Liver Disease Detection with Combined Machine Learning Algorithms and Voting Classifiers
摘要
Liver diseases represent a significant health problem worldwide, affecting millions of individuals and potentially resulting in mortality. Early treatment and identification of these diseases help to reduce the chance of patient health complications. In cases of severe liver disease, liver transplantation is the only viable treatment option. The integration of artificial intelligence into medicine has driven significant advances suggesting a highly interconnected and promising future for medical practices. This work explores the Indian Liver Patients Database to develop a hepatic disease detection system based on seven machine learning classifiers: Extra Trees, Logistic Regression, Support Vector Classifier, Extreme Gradient Boosting, Multi-layer Perceptron, k-Nearest Neighbors, and Gaussian Naive Bayes. The combination of these models was used to build a voting system that increases the system’s robustness, flexibility, resistance to noise, and generalization.

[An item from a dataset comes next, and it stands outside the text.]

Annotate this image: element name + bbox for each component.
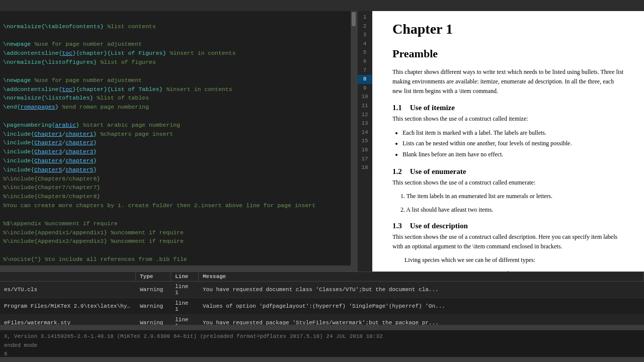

The proposed system results in 76% of accuracy, whereas in terms of individual classifiers, the best performance is achieved by the Extra Trees Classifier with a value of 70.8%. Thereby, the results indicate that developing a system based on the combination of classifiers is more advantageous in this context. The approach highlights the importance of combining several algorithms to deal with the complexities of medical data, clearing the way for more effective and scalable healthcare solutions in the future.